Monday, July 15, 2013

Self Doubt

This city is old, has high expectations. 
It all feels just as overwhelming and 
impossible as it did ten years ago. 
Still... I can bump into more people 
I (used to) know here 
than in the city where 
I actually live now.

_

Saturday, July 13, 2013

Anyone's Son



Anyone's Son
by Tara Skurtu
--for the family of Trayvon Martin
This poem wants to write itself backwards.
Wishes it were born memory instead, skipping
time like a record needle stuck on the line
of your last second. You sit up. Brush not blood,
but dirt from your chest. You sit up. You're in bed.
Bad dream. Back to sleep. You sit up. Rise and shine.
Good morning. This is the poem of a people united
in the uniform of your last day. Pockets full
of candy, hooded sweatshirt, sweet tea. This poem
wants to stand its ground, silence force
with simple words, pray you alive, anyone's
son—tall boy, eye-smile, walk on home.


_

Friday, July 12, 2013

Train

He's just a little taller and faster than I am. 
It's kind of perfect for interval training.
I walk fast and then have to run to catch up...
Repeat for six miles through the fields.

Thursday, July 11, 2013

About Justice

From Angry Black Bitch, a poetic, impassioned, and Homi Bhabha-like meditation on "rage face" and privilege.

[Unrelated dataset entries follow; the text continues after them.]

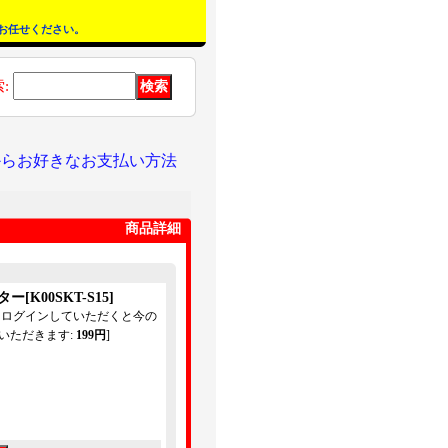
お任せください。
索
:
からお好きなお支払い方法
商品詳細
スター
[
K00SKT-S15
]
てログインしていただくと今の
いただきます
:
199円
]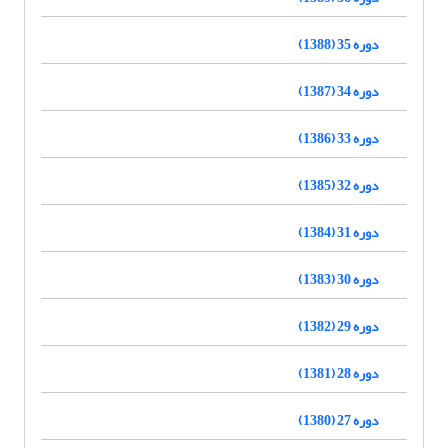
دوره 35 (1388)
دوره 34 (1387)
دوره 33 (1386)
دوره 32 (1385)
دوره 31 (1384)
دوره 30 (1383)
دوره 29 (1382)
دوره 28 (1381)
دوره 27 (1380)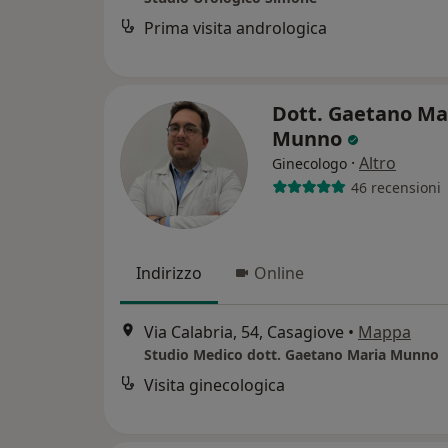
Prima visita andrologica
Dott. Gaetano Ma
Munno
·
Altro
Ginecologo
46 recensioni
Indirizzo
Online
Via Calabria, 54, Casagiove
•
Mappa
Studio Medico dott. Gaetano Maria Munno
Visita ginecologica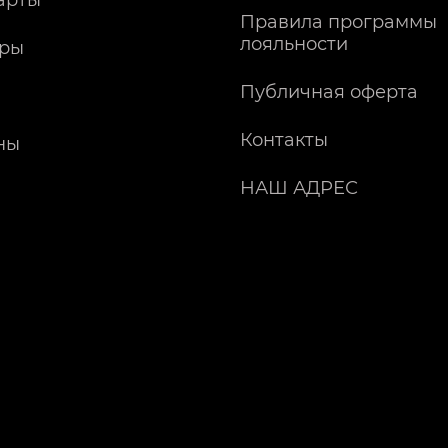
арты
Правила программы
лояльности
ры
Публичная оферта
Контакты
ны
НАШ АДРЕС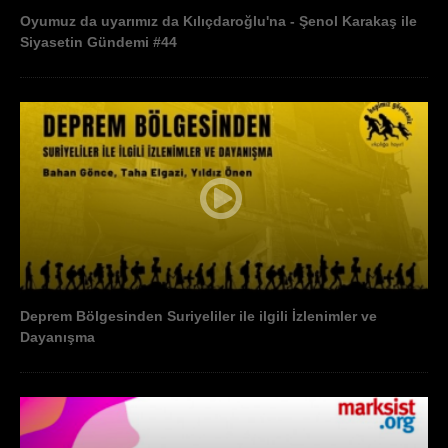
Oyumuz da uyarımız da Kılıçdaroğlu'na - Şenol Karakaş ile
Siyasetin Gündemi #44
Deprem Bölgesinden Suriyeliler ile ilgili İzlenimler ve
Dayanışma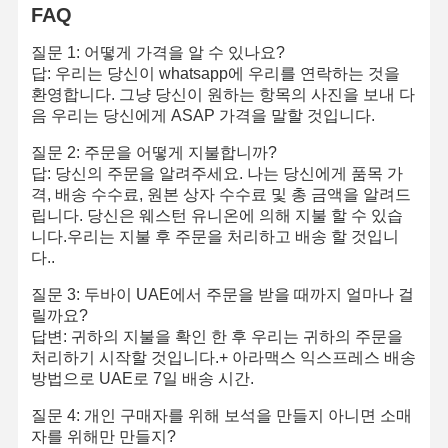
FAQ
질문 1: 어떻게 가격을 알 수 있나요?
답: 우리는 당신이 whatsapp에 우리를 연락하는 것을
공장 투어
품질 관리
저희와 연락
뉴스
환영합니다. 그냥 당신이 원하는 항목의 사진을 보내 다
음 우리는 당신에게 ASAP 가격을 말할 것입니다.
질문 2: 주문을 어떻게 지불합니까?
답: 당신의 주문을 알려주세요. 나는 당신에게 품목 가
격, 배송 수수료, 원본 상자 수수료 및 총 금액을 알려드
사건
블로그
인용 을 요청
립니다. 당신은 웨스턴 유니온에 의해 지불 할 수 있습
하십시오
니다.우리는 지불 후 주문을 처리하고 배송 할 것입니
다..
18K 다이아몬드 반지
질문 3: 두바이 UAE에서 주문을 받을 때까지 얼마나 걸
18KT 금 팔찌
릴까요?
답변: 귀하의 지불을 확인 한 후 우리는 귀하의 주문을
18K 계주 목걸이
처리하기 시작할 것입니다.+ 아라맥스 익스프레스 배송
방법으로 UAE로 7일 배송 시간.
18K 금 팔찌
질문 4: 개인 구매자를 위해 보석을 만들지 아니면 소매
자를 위해만 만들지?
다이아몬드 시계 팔찌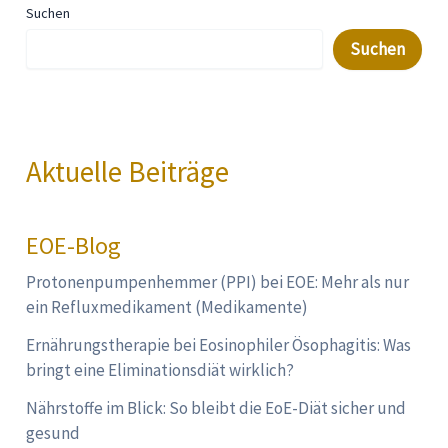
Suchen
Suchen
Aktuelle Beiträge
EOE-Blog
Protonenpumpenhemmer (PPI) bei EOE: Mehr als nur
ein Refluxmedikament (Medikamente)
Ernährungstherapie bei Eosinophiler Ösophagitis: Was
bringt eine Eliminationsdiät wirklich?
Nährstoffe im Blick: So bleibt die EoE-Diät sicher und
gesund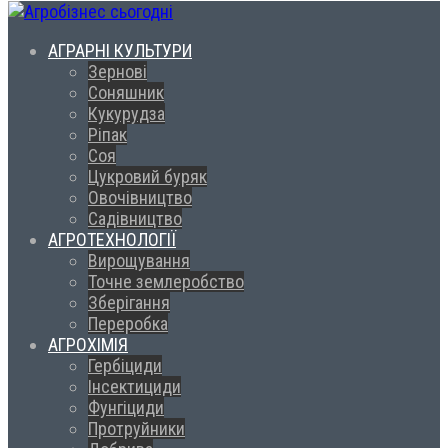
АГРАРНІ КУЛЬТУРИ
Зернові
Соняшник
Кукурудза
Ріпак
Соя
Цукровий буряк
Овочівництво
Садівництво
АГРОТЕХНОЛОГІЇ
Вирощування
Точне землеробство
Зберігання
Переробка
АГРОХІМІЯ
Гербіциди
Інсектициди
Фунгіциди
Протруйники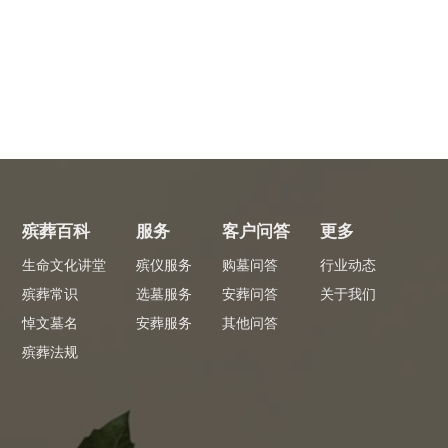
殡葬百科
服务
客户问答
更多
生命文化讲堂
殡仪服务
购墓问答
行业动态
殡葬常识
选墓服务
安葬问答
关于我们
悼文墓名
安葬服务
其他问答
殡葬法规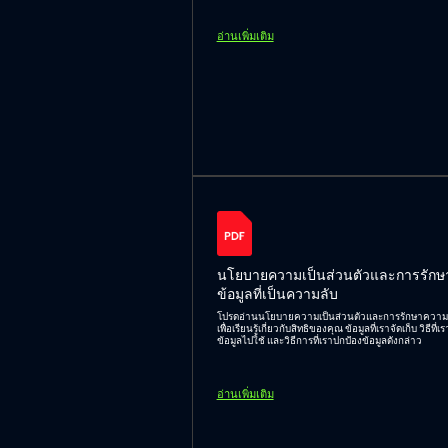
อ่านเพิ่มเติม
นโยบายความเป็นส่วนตัวและการรักษ
ข้อมูลที่เป็นความลับ
โปรดอ่านนโยบายความเป็นส่วนตัวและการรักษาความลั
เพื่อเรียนรู้เกี่ยวกับสิทธิของคุณ ข้อมูลที่เราจัดเก็บ วิธีที่
ข้อมูลไปใช้ และวิธีการที่เราปกป้องข้อมูลดังกล่าว
อ่านเพิ่มเติม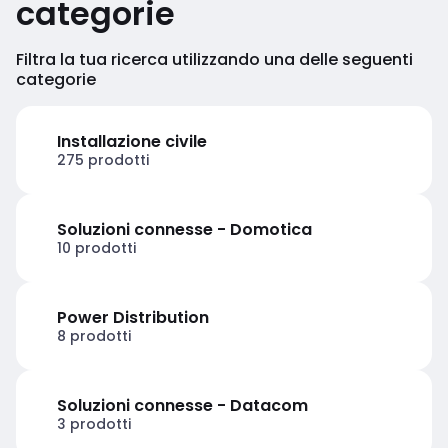
categorie
Filtra la tua ricerca utilizzando una delle seguenti
categorie
Installazione civile
275 prodotti
Soluzioni connesse - Domotica
10 prodotti
Power Distribution
8 prodotti
Soluzioni connesse - Datacom
3 prodotti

Which brings me back to Rage Face with that shotgun…and his outrage over the very thought of someone taking his gun…and the thousands upon thousands of folks who think he did a great thing because they share his outrage.
His outrage that someone may take his gun.
May take someone’s son.
Could take his gun.
Could take someone’s son.
Are thinking about taking his gun.
Are thinking about taking someone’s son.
In a country where some can load a shotgun two blocks from the Capitol without comment while others get shot for the crime of walking home after buying snacks.

_

Wednesday, July 10, 2013

O.K. Camp

A couple of weeks ago, the kids were finally at the eco-camps they'd been talking about for about two months. It was kind of a big deal/special year since it was going to be the last year At (14) could go before he aged out and the first time Nu (5) would be old enough to go.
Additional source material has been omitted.